Oral semaglutide reduces CV risk in T2D patients

15 Apr 2025 byElaine Soliven
Oral semaglutide reduces CV risk in T2D patients

Once-daily treatment with oral semaglutide, a GLP-1* receptor agonist, significantly reduced the risk of major adverse cardiovascular events (MACE) in patients with type 2 diabetes (T2D) and established atherosclerotic cardiovascular disease (ASCVD) and/or chronic kidney disease (CKD), according to the SOUL** trial presented at ACC.25.

“Semaglutide originally came to market as a once-weekly injectable where it's now approved for use for the treatment of hyperglycaemia and to reduce CV risk in people with T2D,” said lead author Dr Darren McGuire from the University of Texas Southwestern Medical Center in Dallas, Texas, US. “But as clinicians, we have many patients and even clinician prescribers who are reticent, or even resistant, to using injectable therapies.”

“This study gives us confidence that people who are resistant or reluctant to take injections can still have an option for clinical benefit with this medication in the form of a tablet,” he added. “Whether you take it in tablet or injection, these drugs very rapidly reduce systemic inflammation.”

The phase IIIb SOUL trial included 9,650 patients (mean age 66.1 years, 28.9 percent female) with T2D who had a mean HbA1C level of 8 percent and a mean BMI of 31 kg/m2. Majority of the participants had a history of CV disease, such as coronary artery disease (70.7 percent), heart failure (23.1 percent), cerebrovascular disease (21.2 percent), and peripheral artery disease (15.7 percent), while almost half of the participants had a history of CKD (42.4 percent). [N Engl J Med 2025;doi:10.1056/NEJMoa2501006]

Participants were randomized in a 1:1 ratio to receive either once-daily oral semaglutide at a maximal dose of 14 mg or placebo (n=4,825 in each group) in addition to standard care. The primary outcome was MACE (defined as a composite of CV death, nonfatal myocardial infarction, or nonfatal stroke) as assessed in a time-to-first-event analysis, followed by hierarchical testing of confirmatory secondary outcomes that included major kidney disease events.

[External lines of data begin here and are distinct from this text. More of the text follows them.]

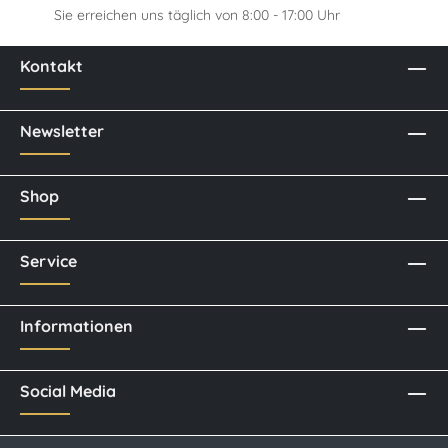
Sie erreichen uns täglich von 8:00 - 17:00 Uhr
Kontakt
Newsletter
Shop
Service
Informationen
Social Media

At a median follow-up of 49.5 months, the primary-outcome event occurred in 12 percent of patients treated with semaglutide compared with 13.8 percent of those treated with placebo (3.1 vs 3.7 events per 100 person-years). This corresponded to a relative risk reduction of 14 percent (hazard ratio [HR], 0.86; one-sided p=0.0028), showing superiority of semaglutide over placebo. [McGuire, et al, ACC.25]

The treatment effect of semaglutide appeared consistent regardless of sex, age, BMI, HbA1c, eGFR, region, or with or without background SGLT2 inhibitor use.

With regard to the confirmatory secondary endpoints, the five-point major kidney disease events, comprising CV-related death, kidney-related death, a persistent ≥50 percent eGFR reduction, a persistent eGFR <15 mL/min/1.73 m2, or chronic kidney replacement therapy, did not differ significantly between the treatment groups (HR, 0.91; one-sided p=0.0967).

This result indicated that statistical superiority was missing, so all subsequent data will be regarded as exploratory, McGuire noted.

In terms of safety, serious adverse events occurred at a lower rate in the semaglutide group vs the placebo group (47.9 percent vs 50.3 percent; p=0.03), with cardiac disorders (17.8 percent vs 19.8 percent) and infections or infestations (15 percent vs 16.5 percent) being the most common events.

However, gastrointestinal disorders occurred more frequently with semaglutide than with placebo (5 percent vs 4.4 percent).

“Nevertheless, the overall safety profile of oral semaglutide in SOUL was similar to that observed in previous clinical trials with semaglutide, and no new safety signals were found,” said McGuire. “The trial results add to the favourable benefit-risk profile of oral semaglutide in this population.”

“Overall, oral semaglutide was superior to placebo in reducing the incidence of three-point MACE in people with T2D and ASCVD and/or CKD,” McGuire concluded, who added that “oral semaglutide is the first and only oral GLP-1 receptor agonist with proven CV benefits.”